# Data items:
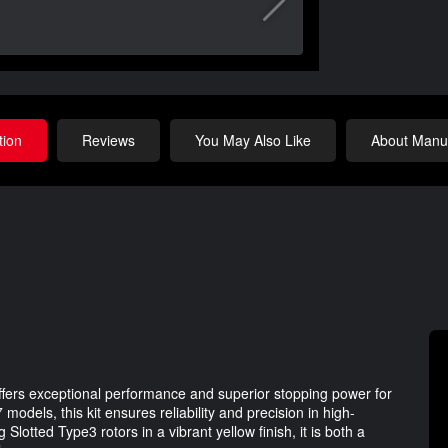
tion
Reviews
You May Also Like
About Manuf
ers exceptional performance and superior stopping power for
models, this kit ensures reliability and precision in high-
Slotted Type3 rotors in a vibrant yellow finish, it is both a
* * *
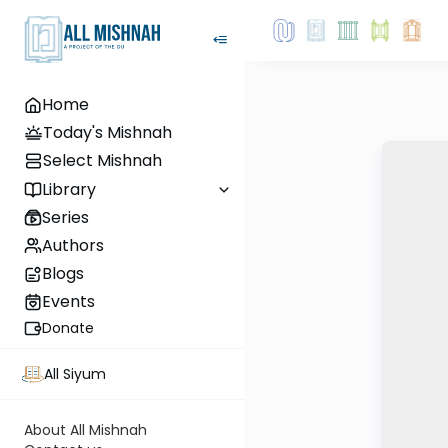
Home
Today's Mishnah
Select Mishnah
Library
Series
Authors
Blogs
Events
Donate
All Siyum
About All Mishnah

# Your assignment:
Across all the entries, count the lines that contain the word "Mishnah" and give the number by itself.

# Finished exercise:
3